=== PROBLEM DESCRIPTION ===
From the entries below, copy every line holding the word "pink".

Extracted data entries:
++++

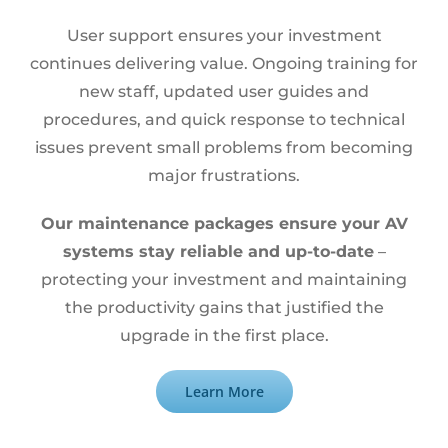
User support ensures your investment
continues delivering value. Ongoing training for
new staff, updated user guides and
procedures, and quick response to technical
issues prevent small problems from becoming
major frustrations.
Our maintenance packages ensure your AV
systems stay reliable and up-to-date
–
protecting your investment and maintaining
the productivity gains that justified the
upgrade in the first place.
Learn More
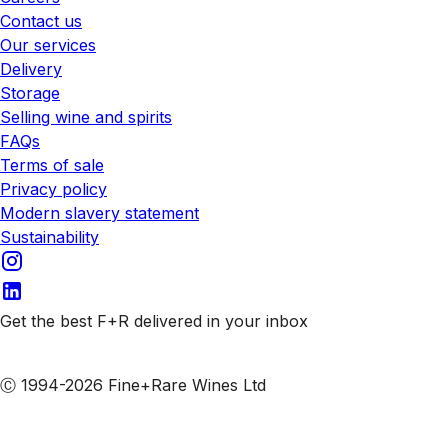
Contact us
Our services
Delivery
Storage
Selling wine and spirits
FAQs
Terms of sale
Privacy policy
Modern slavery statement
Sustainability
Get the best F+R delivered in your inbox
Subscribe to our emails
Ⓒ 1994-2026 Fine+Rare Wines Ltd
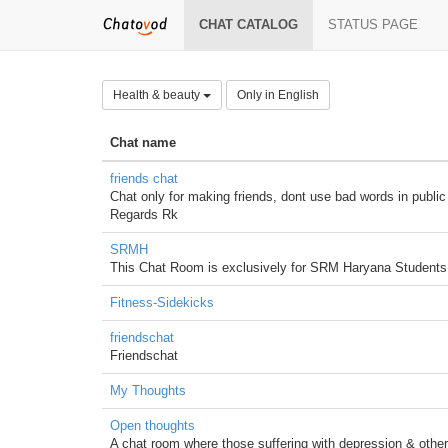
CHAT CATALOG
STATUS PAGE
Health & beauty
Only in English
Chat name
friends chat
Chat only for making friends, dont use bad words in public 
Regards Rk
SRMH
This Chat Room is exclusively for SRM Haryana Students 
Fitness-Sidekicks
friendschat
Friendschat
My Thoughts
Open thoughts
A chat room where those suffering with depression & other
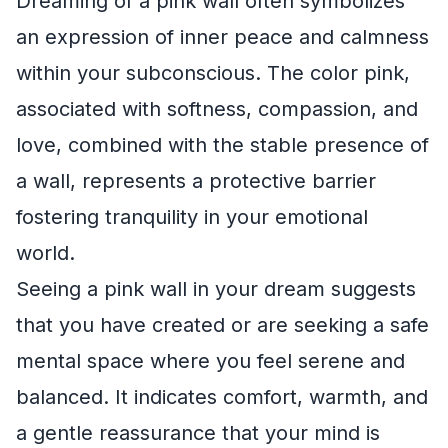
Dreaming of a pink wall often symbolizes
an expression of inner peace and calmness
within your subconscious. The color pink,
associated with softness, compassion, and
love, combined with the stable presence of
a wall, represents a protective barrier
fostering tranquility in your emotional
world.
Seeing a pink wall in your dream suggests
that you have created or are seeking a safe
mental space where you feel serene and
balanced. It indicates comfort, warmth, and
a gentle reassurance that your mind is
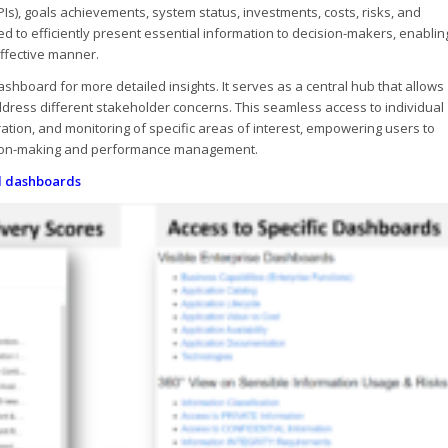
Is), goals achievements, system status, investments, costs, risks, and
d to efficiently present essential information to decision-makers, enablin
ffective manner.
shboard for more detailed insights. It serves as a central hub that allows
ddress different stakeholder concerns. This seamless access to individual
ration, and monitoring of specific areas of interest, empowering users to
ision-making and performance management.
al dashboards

++++

=== TASK OUTPUT ===
Dreaming of a pink wall often symbolizes
within your subconscious. The color pink,
Seeing a pink wall in your dream suggests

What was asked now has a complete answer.